When the word "THAÏLANDE" shows up in a line of the data below, copy that whole line.

(Records from a data collection)

--------------------------------

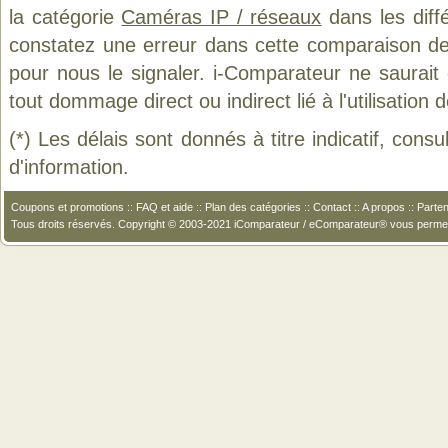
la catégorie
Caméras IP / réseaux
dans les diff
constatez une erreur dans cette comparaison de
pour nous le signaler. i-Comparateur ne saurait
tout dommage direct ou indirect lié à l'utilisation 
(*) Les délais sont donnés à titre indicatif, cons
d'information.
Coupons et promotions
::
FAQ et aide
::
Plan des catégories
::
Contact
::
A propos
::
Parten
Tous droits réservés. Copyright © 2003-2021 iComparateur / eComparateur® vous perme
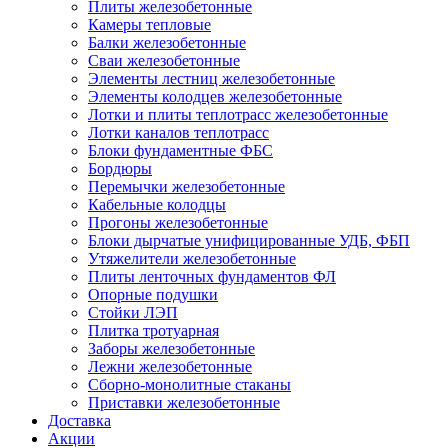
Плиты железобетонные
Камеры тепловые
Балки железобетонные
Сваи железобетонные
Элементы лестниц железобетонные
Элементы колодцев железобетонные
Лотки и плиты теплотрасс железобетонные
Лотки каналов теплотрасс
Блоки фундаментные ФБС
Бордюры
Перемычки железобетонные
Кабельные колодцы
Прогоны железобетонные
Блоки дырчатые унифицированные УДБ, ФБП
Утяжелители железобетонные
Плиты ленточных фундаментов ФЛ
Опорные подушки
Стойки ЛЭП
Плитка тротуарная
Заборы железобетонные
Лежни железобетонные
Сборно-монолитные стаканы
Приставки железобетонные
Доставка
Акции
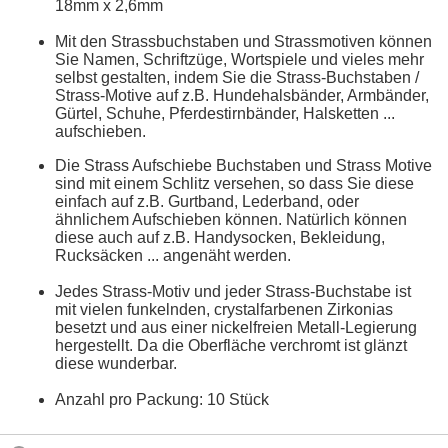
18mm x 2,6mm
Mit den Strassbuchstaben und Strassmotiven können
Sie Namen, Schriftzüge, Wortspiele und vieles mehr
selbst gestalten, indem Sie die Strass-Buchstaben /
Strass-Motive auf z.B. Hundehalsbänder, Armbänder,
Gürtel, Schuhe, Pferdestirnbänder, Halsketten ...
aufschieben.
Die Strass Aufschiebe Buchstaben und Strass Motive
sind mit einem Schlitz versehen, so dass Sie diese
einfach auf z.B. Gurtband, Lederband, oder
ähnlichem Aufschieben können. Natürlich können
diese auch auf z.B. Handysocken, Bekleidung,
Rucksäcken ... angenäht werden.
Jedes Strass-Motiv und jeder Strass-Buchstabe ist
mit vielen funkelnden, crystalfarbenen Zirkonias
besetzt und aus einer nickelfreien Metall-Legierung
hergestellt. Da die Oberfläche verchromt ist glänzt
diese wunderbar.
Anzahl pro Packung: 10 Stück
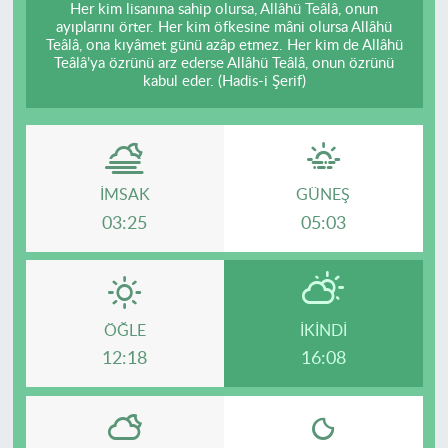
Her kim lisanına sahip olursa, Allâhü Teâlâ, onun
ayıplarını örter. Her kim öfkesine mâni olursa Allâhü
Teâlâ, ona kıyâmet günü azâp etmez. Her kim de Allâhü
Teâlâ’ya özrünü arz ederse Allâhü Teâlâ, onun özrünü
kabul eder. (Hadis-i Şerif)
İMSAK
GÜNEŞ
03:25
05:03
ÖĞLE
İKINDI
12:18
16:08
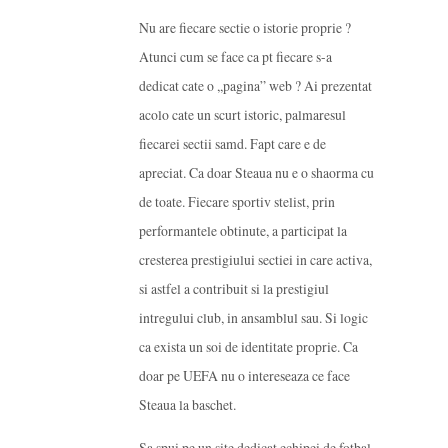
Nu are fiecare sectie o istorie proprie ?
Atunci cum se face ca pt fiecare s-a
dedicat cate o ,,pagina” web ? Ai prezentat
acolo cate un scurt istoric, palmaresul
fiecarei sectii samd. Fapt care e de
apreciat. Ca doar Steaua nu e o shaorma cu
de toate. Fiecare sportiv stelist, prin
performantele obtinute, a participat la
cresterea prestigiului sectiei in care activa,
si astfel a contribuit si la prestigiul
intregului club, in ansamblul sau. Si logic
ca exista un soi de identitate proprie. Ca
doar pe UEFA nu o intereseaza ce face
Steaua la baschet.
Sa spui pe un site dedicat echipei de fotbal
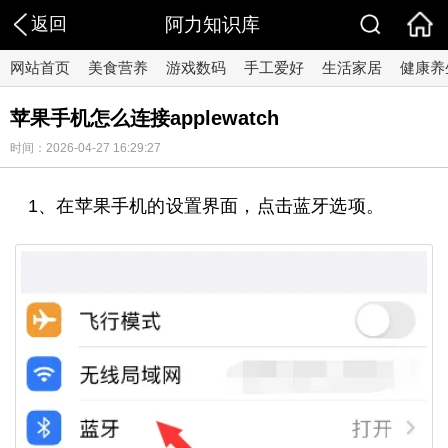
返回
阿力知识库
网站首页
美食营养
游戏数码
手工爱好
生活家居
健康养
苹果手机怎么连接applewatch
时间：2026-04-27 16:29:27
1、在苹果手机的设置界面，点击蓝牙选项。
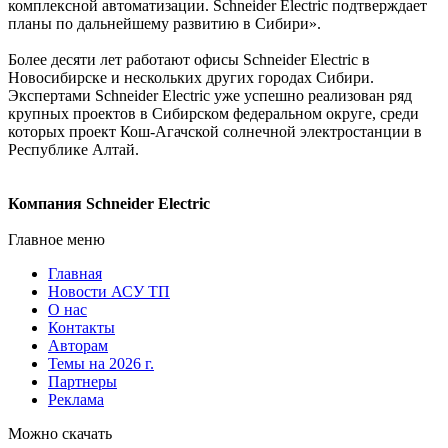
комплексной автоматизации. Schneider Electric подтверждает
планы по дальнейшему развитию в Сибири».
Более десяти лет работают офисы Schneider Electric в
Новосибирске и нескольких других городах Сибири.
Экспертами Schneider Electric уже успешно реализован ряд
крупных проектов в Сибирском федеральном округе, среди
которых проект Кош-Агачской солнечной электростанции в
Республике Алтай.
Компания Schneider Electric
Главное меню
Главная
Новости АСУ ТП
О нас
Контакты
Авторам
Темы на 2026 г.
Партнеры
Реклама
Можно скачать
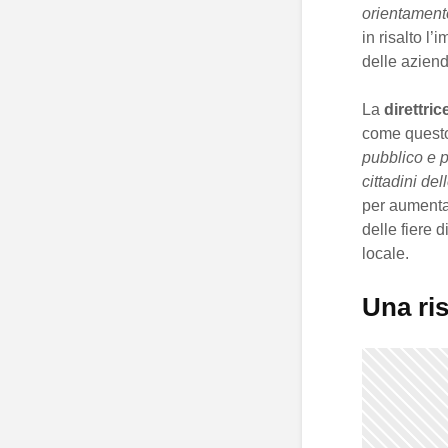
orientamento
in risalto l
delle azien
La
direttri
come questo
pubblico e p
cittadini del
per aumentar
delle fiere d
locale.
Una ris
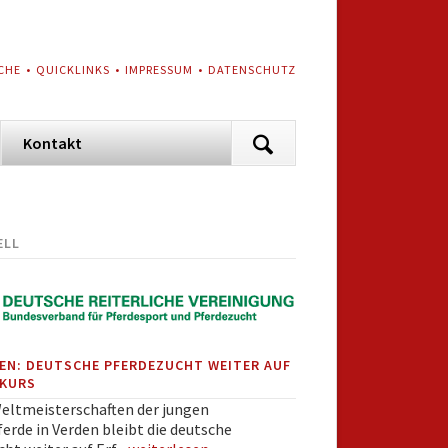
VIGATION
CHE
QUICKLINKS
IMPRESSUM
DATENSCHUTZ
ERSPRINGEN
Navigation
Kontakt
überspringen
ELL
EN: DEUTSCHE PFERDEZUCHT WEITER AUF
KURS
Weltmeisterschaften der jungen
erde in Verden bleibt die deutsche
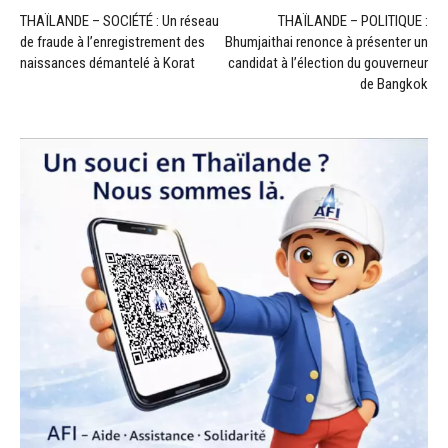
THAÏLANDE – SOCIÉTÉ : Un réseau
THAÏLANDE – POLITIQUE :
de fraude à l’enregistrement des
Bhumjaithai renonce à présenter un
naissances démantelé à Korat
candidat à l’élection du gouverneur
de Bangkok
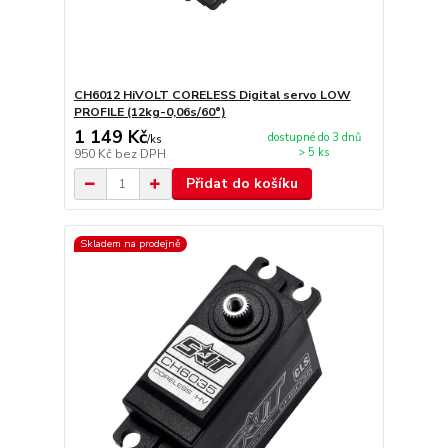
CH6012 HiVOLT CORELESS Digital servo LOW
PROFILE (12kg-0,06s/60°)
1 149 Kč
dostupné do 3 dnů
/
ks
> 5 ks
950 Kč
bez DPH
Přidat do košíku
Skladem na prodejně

--------------------------------

→ **Task result**:
THAÏLANDE – SOCIÉTÉ : Un réseau
THAÏLANDE – POLITIQUE :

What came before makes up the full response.